Herzog worked as a seaman for Union Steamships when he first arrived in Vancouver, and credits the long voyages to Alaska for completing his education (he would read books to while away the hours). He first picked up a camera in 1950, and in Canada was encouraged by his friend Ferro Marincowitz to take up medical photography. He volunteered at hospitals, living off his savings from the ships, but eventually landed a job at St. Paul’s Hospital and then UBC, where he worked from 1961 to 1990. Since then, he has produced a substantial body of photographs, taking urban life in Vancouver – second-hand shops, vacant lots, neon signage and the crowds of people who have populated the city’s streets over the past fifty years – as his primary subject. Herzog has self-consciously drawn upon documentary traditions in photography while incorporating something of an outsider’s idiosyncratic sensitivity to a new environment into his work. Within his images, bodily gesture, the detritus of consumer culture and the architecture of the street take on a heightened resonance, as the impact of modernity becomes visible in the everyday life of the city.
Almost all of Herzog’s work was produced on Kodachrome, a colour slide film that was difficult to work with in a spontaneous fashion.

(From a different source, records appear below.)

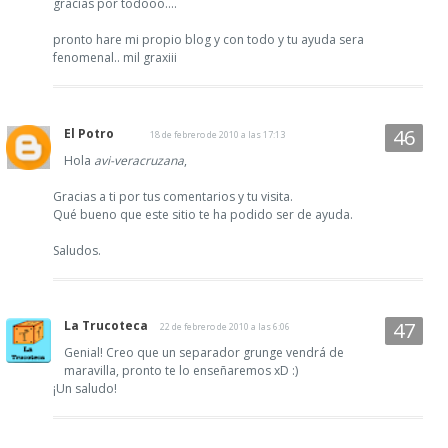
gracias por todooo....
pronto hare mi propio blog y con todo y tu ayuda sera
fenomenal.. mil graxiii
El Potro
18 de febrero de 2010 a las 17:13
Hola
avi-veracruzana
,
Gracias a ti por tus comentarios y tu visita.
Qué bueno que este sitio te ha podido ser de ayuda.
Saludos.
La Trucoteca
22 de febrero de 2010 a las 6:06
Genial! Creo que un separador grunge vendrá de
maravilla, pronto te lo enseñaremos xD :)
¡Un saludo!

In retrospect, shooting in colour was a brilliant idea: the colour on those old Kodachrome transparencies is amazingly rich, like a photographic version of Technicolor movies. Herzog’s use of colour was unusual in the 1950s and 60s, a time when art photography was almost exclusively associated with black and white imagery. In this respect, his photographs can be seen as a pre-figuration of the “New Colour” of photographers such as Stephen Shore and William Eggleston, who both received widespread acclaim in the 1970s, and the work of contemporary photographers such as Jeff Wall, Roy Arden, Arni Haraldsson, and Christos Dikeakos.
Fred Herzog’s photos offer a rare, authentic picture of the city. That city is a city of second-hand stores, corner groceries and the working port that is incredibly vibrant, colourful, a bit chaotic, and a little rough around the edges. His photos evoke strong emotions in people who were around in the 1950s and 1960s, and are a revelation to those who were not.